◆ THE INPUT

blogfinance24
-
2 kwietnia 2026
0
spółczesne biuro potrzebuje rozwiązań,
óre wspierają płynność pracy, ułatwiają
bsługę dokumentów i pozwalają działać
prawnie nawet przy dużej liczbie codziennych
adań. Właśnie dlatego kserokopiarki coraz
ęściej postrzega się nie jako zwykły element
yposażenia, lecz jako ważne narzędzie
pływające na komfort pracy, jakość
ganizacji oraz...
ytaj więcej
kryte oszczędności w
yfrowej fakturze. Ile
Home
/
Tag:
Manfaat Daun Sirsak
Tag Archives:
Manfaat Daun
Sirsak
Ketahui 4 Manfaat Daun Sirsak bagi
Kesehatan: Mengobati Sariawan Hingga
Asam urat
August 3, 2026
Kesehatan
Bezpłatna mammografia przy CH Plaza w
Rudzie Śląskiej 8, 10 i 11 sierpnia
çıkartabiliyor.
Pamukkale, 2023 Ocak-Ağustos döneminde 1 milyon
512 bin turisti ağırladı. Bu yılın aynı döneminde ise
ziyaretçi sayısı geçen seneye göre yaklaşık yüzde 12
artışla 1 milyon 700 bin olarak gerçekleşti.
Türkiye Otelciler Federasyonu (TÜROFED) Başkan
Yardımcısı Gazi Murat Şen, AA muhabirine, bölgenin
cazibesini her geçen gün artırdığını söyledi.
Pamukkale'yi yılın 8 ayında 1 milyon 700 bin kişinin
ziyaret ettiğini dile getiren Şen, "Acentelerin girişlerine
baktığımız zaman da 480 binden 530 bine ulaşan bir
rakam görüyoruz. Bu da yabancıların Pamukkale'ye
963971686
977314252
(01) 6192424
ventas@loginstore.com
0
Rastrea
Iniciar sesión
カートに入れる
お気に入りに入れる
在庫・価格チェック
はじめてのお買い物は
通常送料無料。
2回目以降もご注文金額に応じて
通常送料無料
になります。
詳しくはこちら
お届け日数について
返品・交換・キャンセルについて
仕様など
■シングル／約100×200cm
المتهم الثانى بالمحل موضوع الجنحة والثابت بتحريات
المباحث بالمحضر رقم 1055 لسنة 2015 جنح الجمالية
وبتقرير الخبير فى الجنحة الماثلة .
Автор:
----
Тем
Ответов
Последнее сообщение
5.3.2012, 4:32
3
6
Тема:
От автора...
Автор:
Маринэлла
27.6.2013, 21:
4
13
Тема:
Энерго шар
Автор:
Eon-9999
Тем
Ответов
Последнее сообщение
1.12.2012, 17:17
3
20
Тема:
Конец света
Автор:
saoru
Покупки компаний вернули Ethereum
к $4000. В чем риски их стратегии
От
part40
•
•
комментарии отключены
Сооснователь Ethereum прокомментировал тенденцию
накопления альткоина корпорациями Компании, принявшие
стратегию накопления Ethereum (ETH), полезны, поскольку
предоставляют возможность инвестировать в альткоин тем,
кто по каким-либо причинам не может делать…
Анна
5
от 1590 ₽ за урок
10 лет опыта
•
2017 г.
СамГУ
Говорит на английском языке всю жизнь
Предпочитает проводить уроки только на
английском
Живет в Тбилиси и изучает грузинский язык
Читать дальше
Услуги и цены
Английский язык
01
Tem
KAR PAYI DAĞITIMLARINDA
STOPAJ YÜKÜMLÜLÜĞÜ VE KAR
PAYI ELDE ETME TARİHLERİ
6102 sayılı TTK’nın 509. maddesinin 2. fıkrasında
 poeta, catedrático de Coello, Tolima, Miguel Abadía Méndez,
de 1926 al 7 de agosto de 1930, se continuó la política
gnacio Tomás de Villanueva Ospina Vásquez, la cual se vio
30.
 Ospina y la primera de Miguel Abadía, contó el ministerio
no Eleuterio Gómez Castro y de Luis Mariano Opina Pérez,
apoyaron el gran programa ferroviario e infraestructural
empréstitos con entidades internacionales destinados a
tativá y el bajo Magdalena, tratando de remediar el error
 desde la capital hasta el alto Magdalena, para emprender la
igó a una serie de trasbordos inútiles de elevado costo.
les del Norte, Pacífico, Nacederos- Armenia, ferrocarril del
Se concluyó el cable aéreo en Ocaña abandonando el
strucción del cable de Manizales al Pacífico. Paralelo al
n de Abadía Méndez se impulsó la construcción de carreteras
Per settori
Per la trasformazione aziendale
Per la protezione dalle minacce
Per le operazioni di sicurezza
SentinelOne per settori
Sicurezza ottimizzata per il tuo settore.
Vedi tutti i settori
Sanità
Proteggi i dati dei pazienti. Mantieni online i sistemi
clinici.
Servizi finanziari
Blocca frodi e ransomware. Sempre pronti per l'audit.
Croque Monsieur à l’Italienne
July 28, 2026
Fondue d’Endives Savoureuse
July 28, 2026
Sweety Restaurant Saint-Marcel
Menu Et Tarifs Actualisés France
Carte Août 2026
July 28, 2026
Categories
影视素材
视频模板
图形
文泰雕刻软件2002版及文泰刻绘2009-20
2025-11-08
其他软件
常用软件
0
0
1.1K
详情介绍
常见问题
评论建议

◆ WORK TO BE COMPLETED
All lines in the listing above between the line with "PAYI ELDE ETME TARİHLERİ" and the line with "igó a una serie", inclusive, should be set down exactly, and no line outside that range.

◆ REPLY
PAYI ELDE ETME TARİHLERİ
6102 sayılı TTK’nın 509. maddesinin 2. fıkrasında
 poeta, catedrático de Coello, Tolima, Miguel Abadía Méndez,
de 1926 al 7 de agosto de 1930, se continuó la política
gnacio Tomás de Villanueva Ospina Vásquez, la cual se vio
30.
 Ospina y la primera de Miguel Abadía, contó el ministerio
no Eleuterio Gómez Castro y de Luis Mariano Opina Pérez,
apoyaron el gran programa ferroviario e infraestructural
empréstitos con entidades internacionales destinados a
tativá y el bajo Magdalena, tratando de remediar el error
 desde la capital hasta el alto Magdalena, para emprender la
igó a una serie de trasbordos inútiles de elevado costo.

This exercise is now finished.